Wednesday, May 25, 2011

The Tyranny of Words

Over on his blog, the earthy and effervescent Joe Abercrombie lays down some words about words, and the counting thereof:
These days, when first drafting, fearsome professional that I have become, I aim for 1,500 words a day, but I tend to settle for anything over a thousand.  It is possible of course, to smash out loads.  My best ever day is around 3,500ish, I think.  Other days getting a few hundred down is like pulling teeth.  I tend to be fastest with a big action scene, usually when I’m starting out a chapter and can dart from one bit to another, writing whatever snippets come to me, or I’ve thought about before, slapping down dialogue with broad strokes.  Later comes the more laborious work of gradually filling in the gaps between the more inspiring sections, and going over those sections to make sure they work, I haven’t frequently repeated myself or turned a sword into an axe without realising.  Often it’s the descriptive bits that I find take the most intensive effort.

Sunday, May 22, 2011

New Neal Stephenson : Reamde

The Mad Hatter has the skinny on Reamde, the new novel from Neal Stephenson:
Across the globe, millions of computer screens flicker with the artfully coded world of T'Rain - an addictive internet role-playing game of fantasy and adventure.

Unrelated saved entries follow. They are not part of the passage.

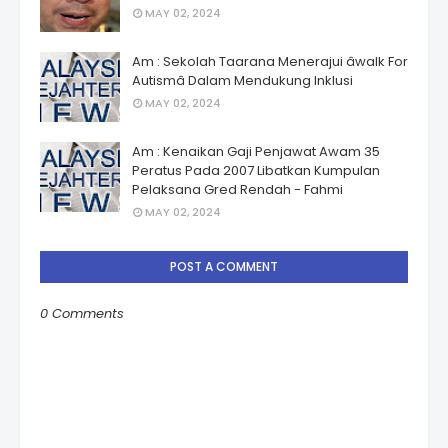
MAY 02, 2024
Am : Sekolah Taarana Menerajui âwalk For
Autismâ Dalam Mendukung Inklusi
MAY 02, 2024
Am : Kenaikan Gaji Penjawat Awam 35
Peratus Pada 2007 Libatkan Kumpulan
Pelaksana Gred Rendah - Fahmi
MAY 02, 2024
POST A COMMENT
0 Comments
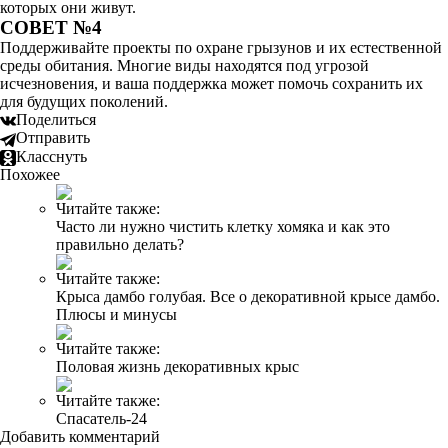
которых они живут.
СОВЕТ №4
Поддерживайте проекты по охране грызунов и их естественной
среды обитания. Многие виды находятся под угрозой
исчезновения, и ваша поддержка может помочь сохранить их
для будущих поколений.
Поделиться
Отправить
Класснуть
Похожее
Читайте также:
Часто ли нужно чистить клетку хомяка и как это
правильно делать?
Читайте также:
Крыса дамбо голубая. Все о декоративной крысе дамбо.
Плюсы и минусы
Читайте также:
Половая жизнь декоративных крыс
Читайте также:
Спасатель-24
Добавить комментарий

But backstreet hackers in China have just unleashed a contagious virus called Reamde, and as it rampages through the gaming world spreading from player to player - holding hard drives hostage in the process - the computer of one powerful and dangerous man is infected, causing the carefully mediated violence of the on-line world to spill over into reality. A fast-talking, internet-addicted mafia accountant is brutally silenced by his Russian employers, and Zula - a talented young T'Rain computer programmer - is abducted and bundled on to a private jet. As she is flown across the skies in the company of the terrified boyfriend she broke up with hours before, and a brilliant Hungarian hacker who may be her only hope, she finds herself sucked into a whirl of Chinese Secret Service agents and gun-toting American Survivalists; the Russian criminal underground and an al-Qaeda cell led by a charismatic Welshman; each a strand of a connected world that devastatingly converges in T'Rain. An inimitable and compelling thriller that careers from British Columbia to South-West China via Russia and the fantasy world of T'Rain, Reamde is an irresistible epic from the unique imagination of one of today's most individual writers.
Because I have a thing for typeface I am irresistibly compelled to buy this book (although, oddly, I won't get to enjoy the cover because I'll buy it for my Kindle):

Reamde is set for release Sept 15th in the U.K. and Sept 20th in the U.S.


Thursday, May 5, 2011

Malazan Re-read of the Fallen - MOI, Ch. 11, 12, 13

Amanda and Bill have compiled their thoughts and feelings about Chapters 11, 12, and 13 of Memories of Ice:
I almost can’t bear reading this section of the novel—it actually sickens me. Especially the idea of those women once being normal human beings, residing in villages and looking after their families. I think this quote is of particular importance, “There was a poison within the Pannion Seer and whatever god spoke through him. A poison that seemed born of familial memories. Memories powerful enough to dismember those most ancient of bonds. A child betrayed, perhaps.”
Oh my word. Lady Envy is kicking ass and taking names, isn’t she? “Three engagements, three broken armies, thousands dead, the rest attempting to flee but always caught by Lady Envy’s relentless wrath.”
Poor, poor Toc—practically dying on his feet as he approaches the Pannion Seer. And those scenes of torture chambers! Just too much. Erikson really is laying on the darkness in this chapter....
What is this Seer? A dead body animated by a living soul? Soul of whom? Is the Crippled God within the Pannion Seer? Or is it some other god? I’m noting once again that Toc’s new eye really allows him to see to the heart of everything that is mysterious and shrouded. [Bill: But is it Toc’s eye?]
Oooh! OOH! “Cold, that sorcery. The smell of ice on the wind—here are memories, ancient memories—whose?” Mention again that the Pannion Seer is connected in some manner to the Jaghut! And this is then reinforced by Toc’s sight of Tool and Lady Envy talking. Which Jaghut is it? Someone we have already met?